Comenzamos a caminar; durante el camino,
nadie decía nada. Yo confiaba en que el Maestro podría curar al siervo de Iulius.
Jesús caminaba con mucha decisión mientras sus discípulos trataban de hacerle
camino entre la gente; nosotros lo seguíamos jadeantes. Cuando estábamos
llegando, salieron de casa de Iulius unos amigos suyos que vinieron hacia
nosotros.
—Maestro: Iulius te manda a decir que no
te molestes en entrar en su casa,
porque él no se siente merecedor de que lo hagas.

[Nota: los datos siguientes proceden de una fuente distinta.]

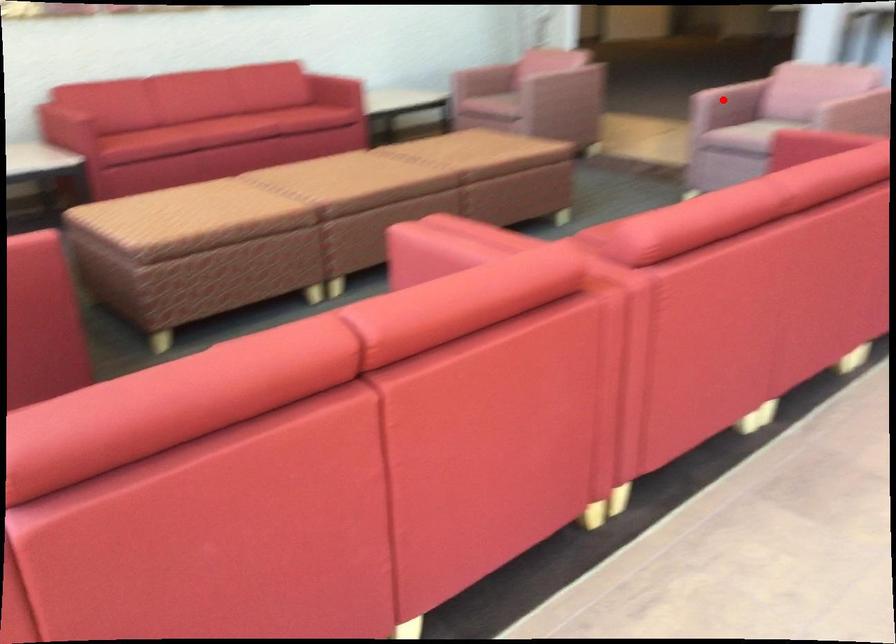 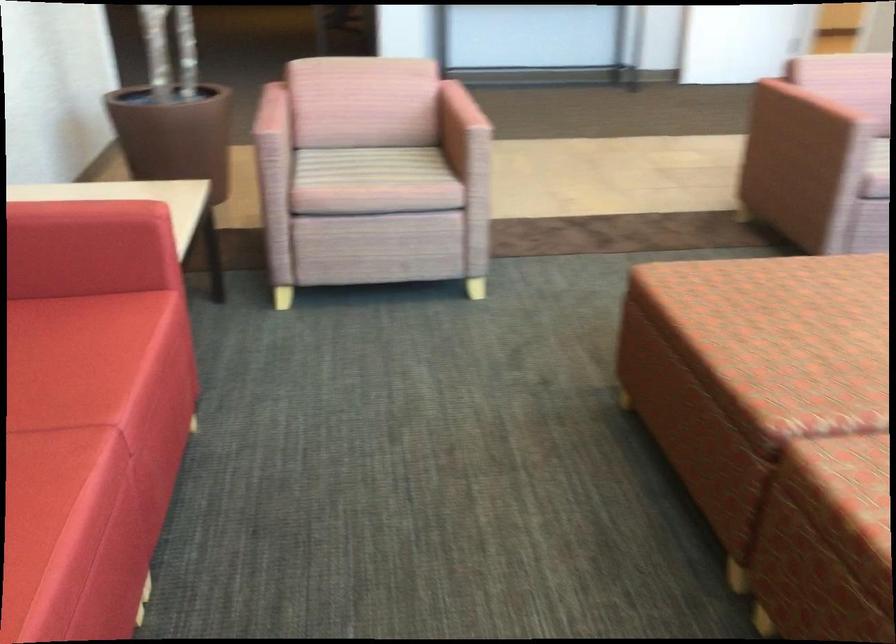 Question: I am providing you with two images of the same scene from different viewpoints. Image1 has a red point marked. In image2, the corresponding 3D location appears at what relative position? Reply with the corresponding letter.

Choices:
 (A) Closer
 (B) Farther

Answer: (A) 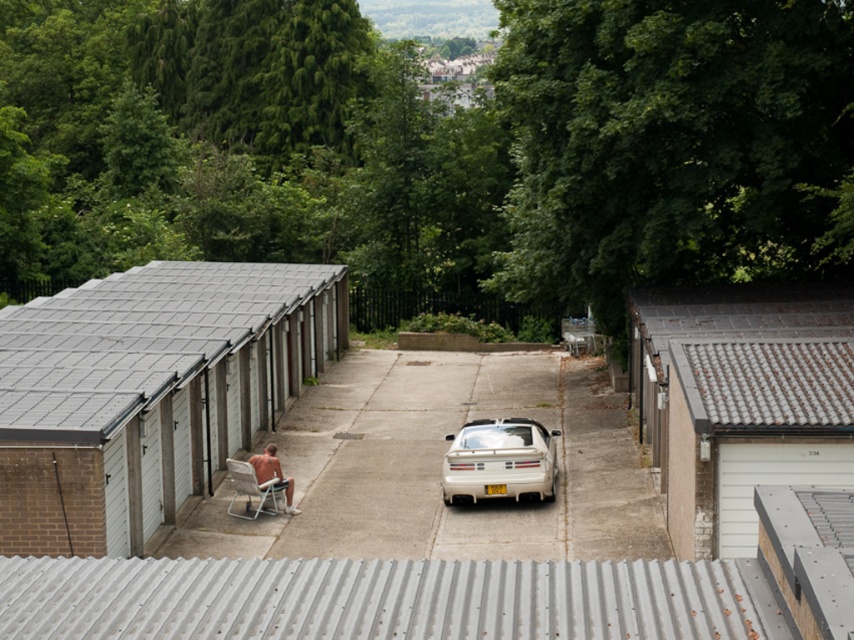 Does white matte shed at left lie behind white matte car at center?

No, white matte shed at left is in front of white matte car at center.

Is white matte shed at left shorter than white matte car at center?

In fact, white matte shed at left may be taller than white matte car at center.

Does point (249, 356) lie behind point (379, 401)?

No, (249, 356) is closer to viewer.

Where is `white matte shed at left`? This screenshot has height=640, width=854. white matte shed at left is located at coordinates (148, 392).

At what (x,y) coordinates should I click in order to perform the action: click on white matte shed at left. Please return your answer as a coordinate pair (x, y). This screenshot has width=854, height=640. Looking at the image, I should click on (148, 392).

Does white matte shed at left appear on the left side of nude skin at lower left?

Correct, you'll find white matte shed at left to the left of nude skin at lower left.

Describe the element at coordinates (148, 392) in the screenshot. This screenshot has height=640, width=854. I see `white matte shed at left` at that location.

The width and height of the screenshot is (854, 640). What are the coordinates of `white matte shed at left` in the screenshot? It's located at pos(148,392).

Which is more to the right, white glossy car at center or nude skin at lower left?

white glossy car at center is more to the right.

Does white glossy car at center appear on the right side of nude skin at lower left?

Indeed, white glossy car at center is positioned on the right side of nude skin at lower left.

Is point (504, 492) farther from viewer compared to point (285, 490)?

No, it is in front of (285, 490).

You are a GUI agent. You are given a task and a screenshot of the screen. Output one action in this format:
    pyautogui.click(x=<x>, y=<y>)
    Task: Click on the white glossy car at center
    
    Given the screenshot: What is the action you would take?
    pos(499,460) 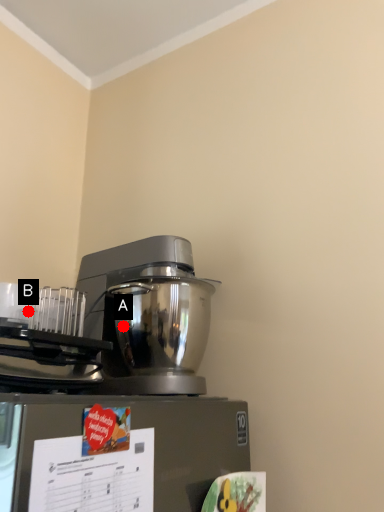 Question: Two points are circled on the image, labeled by A and B beside each circle. Which point is closer to the camera?

Choices:
 (A) A is closer
 (B) B is closer

Answer: (A) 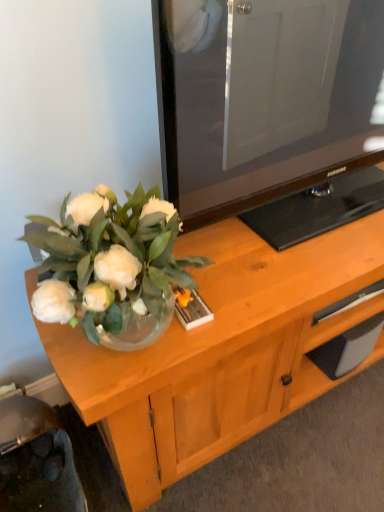 Where is `empty space that is ontop of wooden cabinet at center (from a real-world perspective)`? This screenshot has height=512, width=384. empty space that is ontop of wooden cabinet at center (from a real-world perspective) is located at coordinates (289, 450). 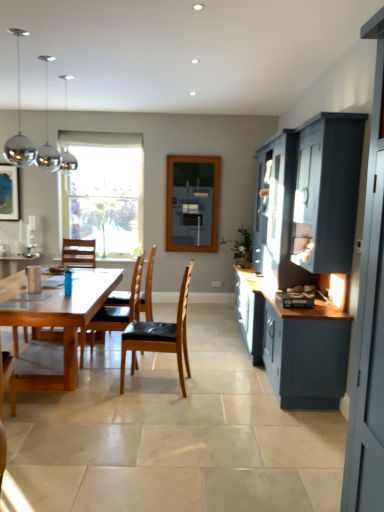 The image size is (384, 512). In order to click on vacant area that lies to the right of light brown wooden chair at center, positioned as the third chair in back-to-front order in this screenshot , I will do `click(208, 390)`. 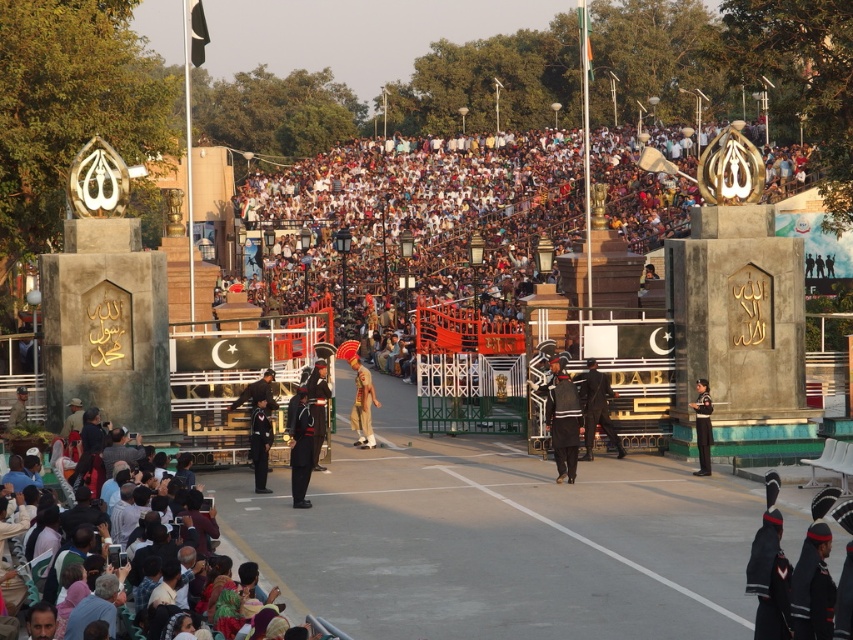 Is point (366, 381) positioned after point (706, 429)?

That is True.

Is khaki uniform at center shorter than dark blue uniform at center?

Incorrect, khaki uniform at center's height does not fall short of dark blue uniform at center's.

Where is `khaki uniform at center`? The image size is (853, 640). khaki uniform at center is located at coordinates (363, 404).

Is dark brown fabric crowd at center to the left of khaki uniform at center from the viewer's perspective?

Correct, you'll find dark brown fabric crowd at center to the left of khaki uniform at center.

Which is behind, point (260, 557) or point (360, 417)?

The point (360, 417) is behind.

Where is `dark brown fabric crowd at center`? dark brown fabric crowd at center is located at coordinates (259, 570).

Is dark brown crowd at center wider than khaki uniform at center?

Yes, dark brown crowd at center is wider than khaki uniform at center.

Who is taller, dark brown crowd at center or khaki uniform at center?

dark brown crowd at center

Is point (490, 300) positioned before point (363, 385)?

No, it is not.

What are the coordinates of `dark brown crowd at center` in the screenshot? It's located at (412, 228). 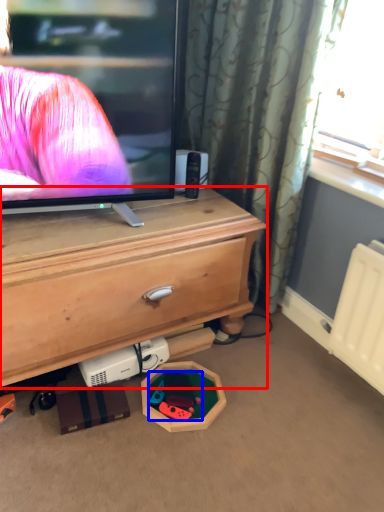 Question: Which point is closer to the camera, chest of drawers (highlighted by a red box) or toy (highlighted by a blue box)?

Choices:
 (A) chest of drawers
 (B) toy

Answer: (A) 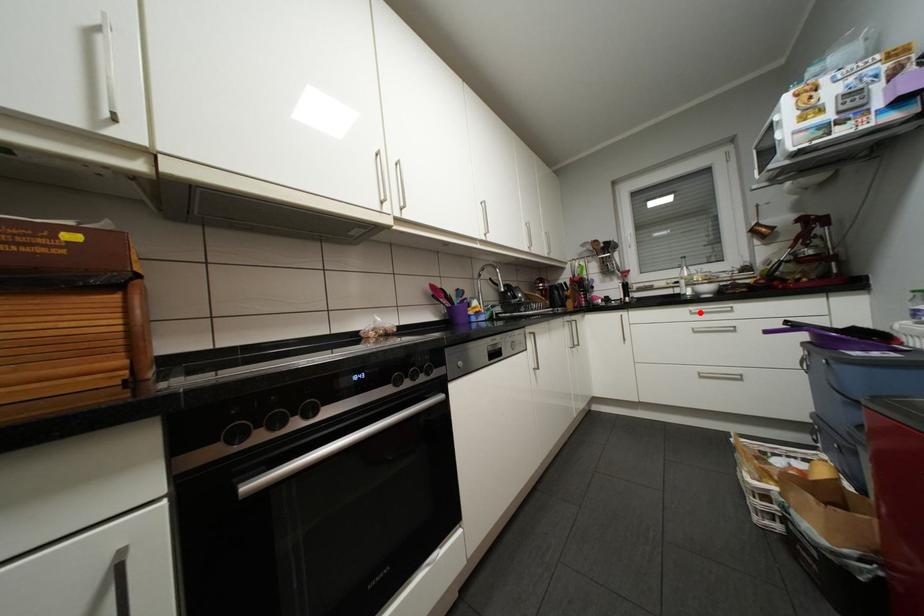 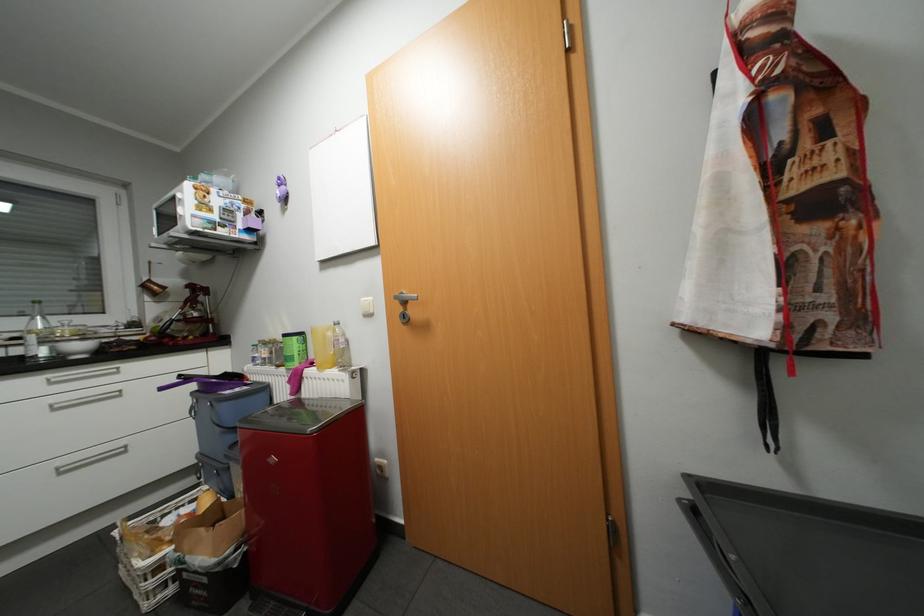 Locate, in the second image, the point that corresponds to the highlighted location in the first image.

(61, 382) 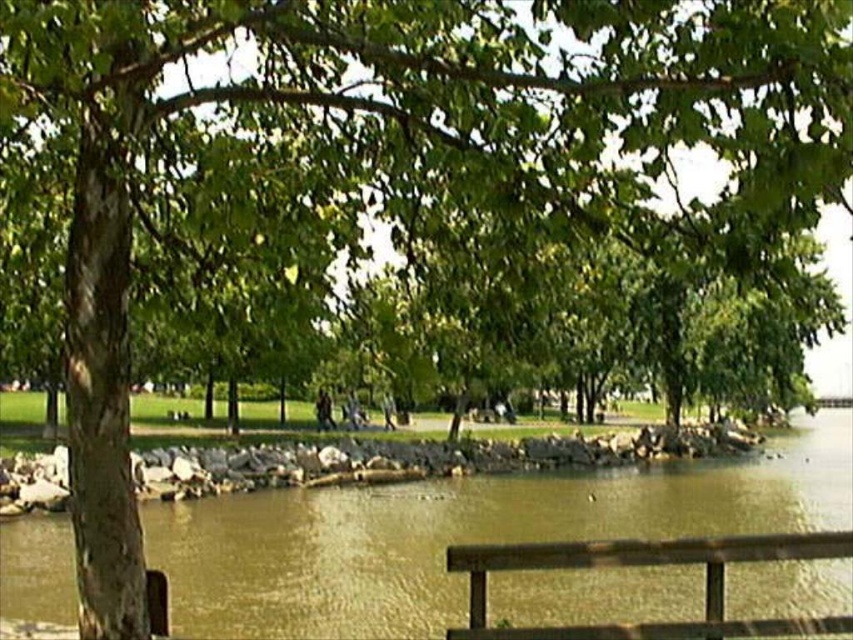 In the scene shown: Can you confirm if brown sedimentary rock at center is taller than brown wooden bench at lower right?

Correct, brown sedimentary rock at center is much taller as brown wooden bench at lower right.

Who is positioned more to the left, brown sedimentary rock at center or brown wooden bench at lower right?

From the viewer's perspective, brown wooden bench at lower right appears more on the left side.

Between point (811, 602) and point (482, 621), which one is positioned behind?

Positioned behind is point (811, 602).

The width and height of the screenshot is (853, 640). I want to click on brown sedimentary rock at center, so click(x=461, y=534). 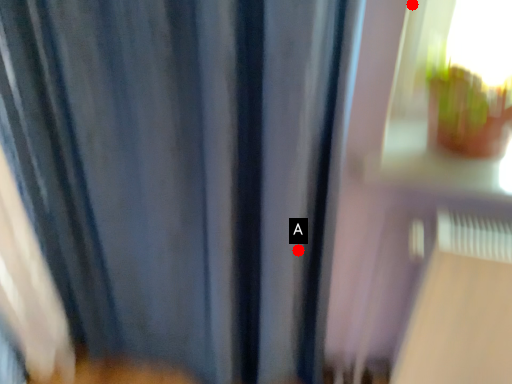 Question: Two points are circled on the image, labeled by A and B beside each circle. Among these points, which one is farthest from the camera?

Choices:
 (A) A is further
 (B) B is further

Answer: (A) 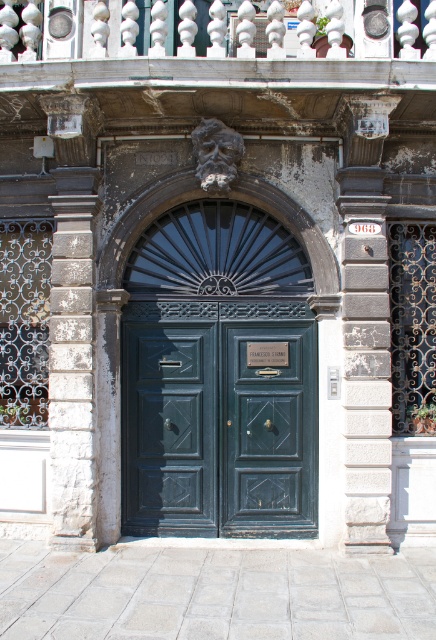 You are standing at the point marked as point (248, 400) and want to reach the other side of the building. The minimum distance you need to walk is 7.45 meters. Is this distance sufficient to reach the other side?

Yes, the minimum distance required to reach the other side is exactly 7.45 meters, so walking that distance will suffice.

You are a maintenance worker needing to replace a section of railing. You have a 2.5 meter long replacement piece. Can you safely install it between the white marble railing at upper center and the white stone column at left without cutting it down?

The distance between the white marble railing at upper center and the white stone column at left is 2.22 meters. Since the replacement piece is 2.5 meters long, it is longer than the required space. Therefore, you would need to cut it down to fit the 2.22 meter gap between them.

—¿Ya no quiere que cure a su siervo?
—¡Claro que sí! Pero es que él no cree en
el Dios de nuestros padres y, por eso, no se consideraba digno de ir donde ti. Él
entiende de asuntos de autoridad, porque cuando él manda, los demás obedecen. Por
eso, él dice que tú también puedes ordenar, con una sola palabra, que su criado
se cure, sin entrar siquiera en la casa, y seguro que se curará. —Jesús
levantaba las cejas, casi sin creérselo. Parpadeó un par de veces, se dirigió a
los que lo seguían, y les dijo:
—¡Nunca he visto una fe tan grande en
Israel, como la de este extranjero! Mi Padre quiere que todos los hombres
vengan a estar con Él en el reino de los cielos, pero yo estoy seguro de que
allí veremos a muchos que vendrán de levante, de poniente, del mediodía y del
norte; y, sin embargo, habrá muchos hijos de Abraham que van a ser arrojados a
las tinieblas exteriores, porque nunca confiaron en la bondad del Padre. —Luego
miró a los amigos de Iulius y a nosotros y nos dijo:
—Él lo ha creído así. ¡Y así será! —Yo le
besé la mano y salí corriendo. Cuando llegamos, llamé a la puerta. Adentro se
escuchaban gritos de felicidad. Nos abrieron, y vimos que el siervo de Iulius
se había levantado de la cama, con una sonrisa en los labios, sin saber de
dónde venía su mejoría.
—¿Qué ha pasado? —preguntó—. ¡Me siento
más fuerte que nunca! —Iulius se arrodilló y comenzó a besarnos las manos en
señal de agradecimiento. Lo levantamos, y nos dio un abrazo.
—¡Esperad! —nos dijo—, debo rezar —se
arrodilló de nuevo y comenzó a rezar a nuestro Dios, pausadamente, convencido
de que sus dioses solo eran arcilla y piedra.